**BRIEF**.
Take the lines below from the one with "Биологически активные добавки" through the one with "yor que los" and retype them exactly. Include nothing else, and no pictures.

**DATA SUPPLIED**.
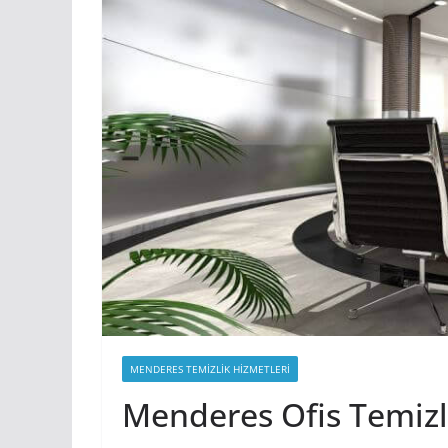
MENDERES TEMIZLIK HIZMETLERI
Menderes Ofis Temizl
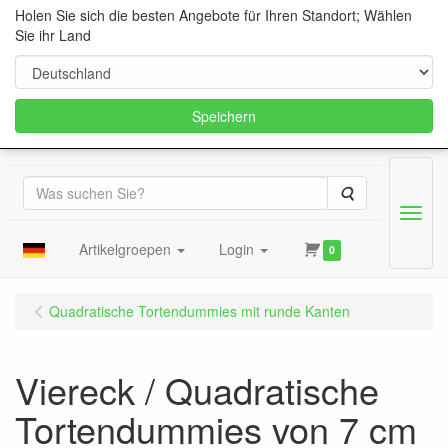
Holen Sie sich die besten Angebote für Ihren Standort; Wählen
Sie ihr Land
Speichern
Suche
Menu
Artikelgroepen
Login
0
Quadratische Tortendummies mit runde Kanten
Viereck / Quadratische
Tortendummies von 7 cm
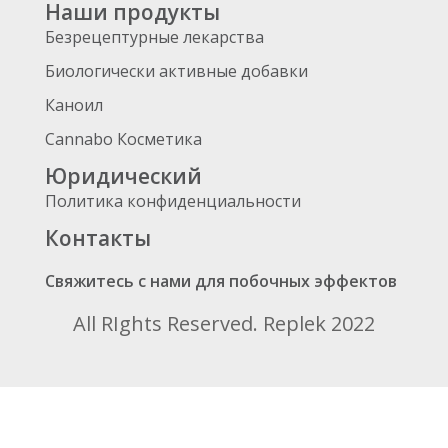
Наши продукты
Безрецептурные лекарства
Биологически активные добавки
Каноил
Cannabo Косметика
Юридический
Политика конфиденциальности
Контакты
Свяжитесь с нами для побочных эффектов
All RIghts Reserved. Replek 2022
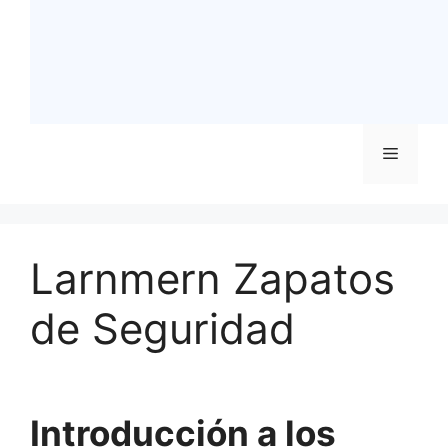
Menú
Larnmern Zapatos
de Seguridad
Introducción a los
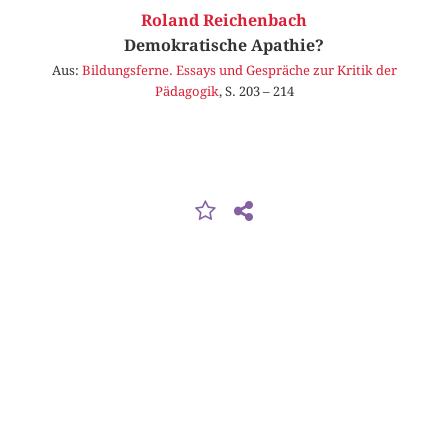
Roland Reichenbach
Demokratische Apathie?
Aus:
Bildungsferne. Essays und Gespräche zur Kritik der
Pädagogik
, S. 203 – 214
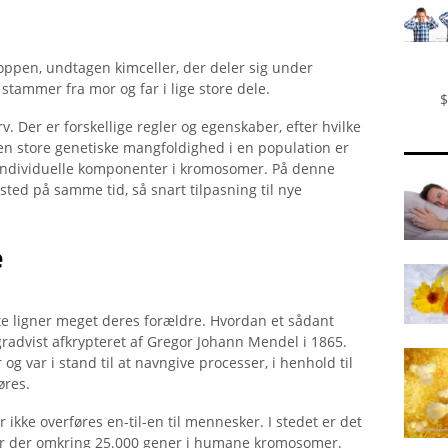
roppen, undtagen kimceller, der deler sig under
tammer fra mor og far i lige store dele.
$
 Der er forskellige regler og egenskaber, efter hvilke
en store genetiske mangfoldighed i en population er
er individuelle komponenter i kromosomer. På denne
sted på samme tid, så snart tilpasning til nye
e
te ligner meget deres forældre. Hvordan et sådant
gradvist afkrypteret af Gregor Johann Mendel i 1865.
 var i stand til at navngive processer, i henhold til
øres.
ikke overføres en-til-en til mennesker. I stedet er det
 er der omkring 25.000 gener i humane kromosomer.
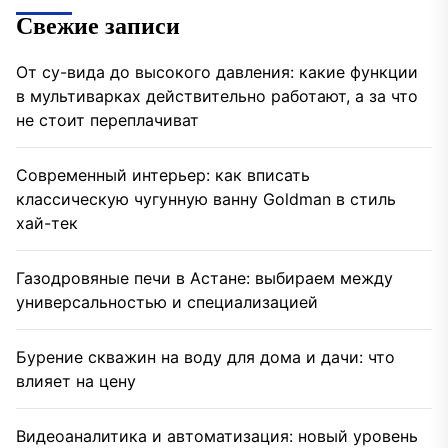
Свежие записи
От су-вида до высокого давления: какие функции
в мультиварках действительно работают, а за что
не стоит переплачиват
Современный интерьер: как вписать
классическую чугунную ванну Goldman в стиль
хай-тек
Газодровяные печи в Астане: выбираем между
универсальностью и специализацией
Бурение скважин на воду для дома и дачи: что
влияет на цену
Видеоаналитика и автоматизация: новый уровень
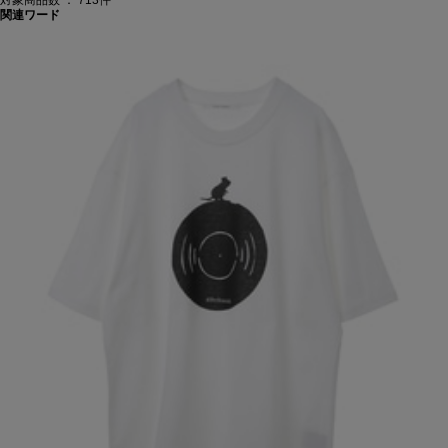
関連ワード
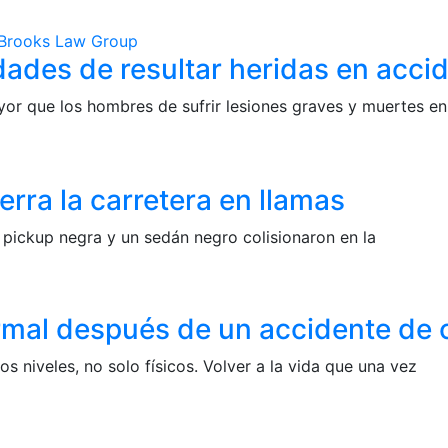
ades de resultar heridas en accid
yor que los hombres de sufrir lesiones graves y muertes en
erra la carretera en llamas
pickup negra y un sedán negro colisionaron en la
ormal después de un accidente de
niveles, no solo físicos. Volver a la vida que una vez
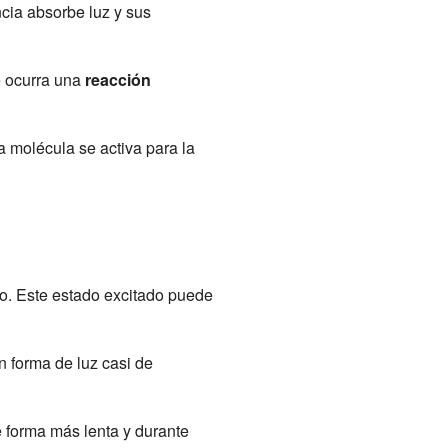
cia absorbe luz y sus
e ocurra una
reacción
a molécula se activa para la
to. Este estado excitado puede
en forma de luz casi de
e forma más lenta y durante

**OUTPUT FOR THIS TASK**.
Биологически активные добавки
Каноил
Cannabo Косметика
Юридический
Политика конфиденциальности
Контакты
Свяжитесь с нами для побочных эффектов
All RIghts Reserved. Replek 2022
Menú
Larnmern Zapatos
de Seguridad
Introducción a los
Roland Reichenbach
Demokratische Apathie?
Aus:
Bildungsferne. Essays und Gespräche zur Kritik der
Pädagogik
, S. 203 – 214
roppen, undtagen kimceller, der deler sig under
tammer fra mor og far i lige store dele.
$
 Der er forskellige regler og egenskaber, efter hvilke
en store genetiske mangfoldighed i en population er
er individuelle komponenter i kromosomer. På denne
sted på samme tid, så snart tilpasning til nye
e
te ligner meget deres forældre. Hvordan et sådant
gradvist afkrypteret af Gregor Johann Mendel i 1865.
 var i stand til at navngive processer, i henhold til
øres.
ikke overføres en-til-en til mennesker. I stedet er det
 er der omkring 25.000 gener i humane kromosomer.
Свежие записи
От су-вида до высокого давления: какие функции
в мультиварках действительно работают, а за что
не стоит переплачиват
Современный интерьер: как вписать
классическую чугунную ванну Goldman в стиль
хай-тек
Газодровяные печи в Астане: выбираем между
универсальностью и специализацией
Бурение скважин на воду для дома и дачи: что
влияет на цену
Видеоаналитика и автоматизация: новый уровень
関連ワード
ades de resultar heridas en accid
yor que los hombres de sufrir lesiones graves y muertes en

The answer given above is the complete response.